Warkentin and Fletcher (1977) introduced the concept of soil quality, which in many ways became the foundation for current soil health activities. The transition to soil quality emphasized the multiple ecosystem services (i.e., food and fiber production, recreation, and recycling or assimilation of wastes or other by‐products) that soils must provide (Carter et al., 1997). A focus on soil quality required recognition that: (1) soil resources are constantly being evaluated for many different uses; (2) multiple stakeholder groups are concerned about soil resources; (3) society’s priorities and demands on soil resources are changing; and (4) soil resource and land use decisions are made in a human or institutional context (Warkentin and Fletcher, 1977). They also stated that because of inherent differences among soils, there is no single measurement that will always be useful for evaluating soil quality (Karlen et al., 2003a).
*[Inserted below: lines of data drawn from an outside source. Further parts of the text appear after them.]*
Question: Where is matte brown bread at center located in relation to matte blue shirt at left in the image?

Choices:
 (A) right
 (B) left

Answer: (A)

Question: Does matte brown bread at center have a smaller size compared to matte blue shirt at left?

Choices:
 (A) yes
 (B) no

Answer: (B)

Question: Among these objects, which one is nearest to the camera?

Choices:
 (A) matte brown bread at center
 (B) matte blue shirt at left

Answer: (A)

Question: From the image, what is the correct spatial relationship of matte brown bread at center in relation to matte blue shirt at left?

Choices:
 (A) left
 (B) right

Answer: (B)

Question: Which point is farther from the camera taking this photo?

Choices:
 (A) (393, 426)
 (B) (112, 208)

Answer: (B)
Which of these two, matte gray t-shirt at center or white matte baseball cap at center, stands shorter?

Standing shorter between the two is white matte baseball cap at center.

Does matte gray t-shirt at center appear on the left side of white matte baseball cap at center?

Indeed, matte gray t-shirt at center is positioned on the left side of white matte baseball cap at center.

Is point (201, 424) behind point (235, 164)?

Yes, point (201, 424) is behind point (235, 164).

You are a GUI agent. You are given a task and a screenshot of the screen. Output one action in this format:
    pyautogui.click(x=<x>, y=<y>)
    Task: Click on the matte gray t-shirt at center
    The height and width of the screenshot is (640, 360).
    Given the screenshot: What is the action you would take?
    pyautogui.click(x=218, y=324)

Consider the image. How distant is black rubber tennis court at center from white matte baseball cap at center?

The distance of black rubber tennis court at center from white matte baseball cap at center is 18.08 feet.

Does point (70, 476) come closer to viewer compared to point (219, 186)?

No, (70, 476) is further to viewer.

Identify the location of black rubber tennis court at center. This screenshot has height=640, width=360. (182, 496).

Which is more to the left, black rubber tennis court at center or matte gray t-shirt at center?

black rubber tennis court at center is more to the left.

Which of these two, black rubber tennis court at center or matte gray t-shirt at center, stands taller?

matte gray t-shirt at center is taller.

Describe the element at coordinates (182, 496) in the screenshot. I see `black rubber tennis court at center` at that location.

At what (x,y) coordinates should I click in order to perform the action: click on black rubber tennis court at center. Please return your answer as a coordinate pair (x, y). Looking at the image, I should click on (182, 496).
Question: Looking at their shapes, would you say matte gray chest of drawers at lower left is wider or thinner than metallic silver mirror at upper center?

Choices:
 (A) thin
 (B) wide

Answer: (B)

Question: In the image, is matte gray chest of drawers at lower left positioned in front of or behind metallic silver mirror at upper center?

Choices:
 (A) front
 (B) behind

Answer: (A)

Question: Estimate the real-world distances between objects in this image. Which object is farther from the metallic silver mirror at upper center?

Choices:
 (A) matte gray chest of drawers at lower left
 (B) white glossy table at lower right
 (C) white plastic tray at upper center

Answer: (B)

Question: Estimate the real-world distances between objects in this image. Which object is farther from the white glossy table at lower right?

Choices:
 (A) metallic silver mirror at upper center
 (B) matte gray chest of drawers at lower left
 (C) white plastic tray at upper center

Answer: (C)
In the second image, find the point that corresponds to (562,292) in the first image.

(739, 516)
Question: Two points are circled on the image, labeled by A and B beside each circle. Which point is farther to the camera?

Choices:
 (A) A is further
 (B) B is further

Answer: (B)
Another 1980s soil and crop management challenge influencing SOM, erosion, and crop productivity was the suggested harvest of crop residues for off‐site bioenergy generation (Paul et al. 1980; Blevins et al. 1983; Elliot and Papendick, 1986). This was spurred by the 1970s energy crisis, and although a portion of the crop residue remaining after grain harvest had traditionally been harvested and used for animal feed or bedding, off‐site transport of the crop residues was the critical issue being questioned (Karlen et al., 1984). On‐farm use resulted in recycling of nutrients and organic matter via manure disposal, but off‐site transport would likely prevent closing field‐specific carbon cycles.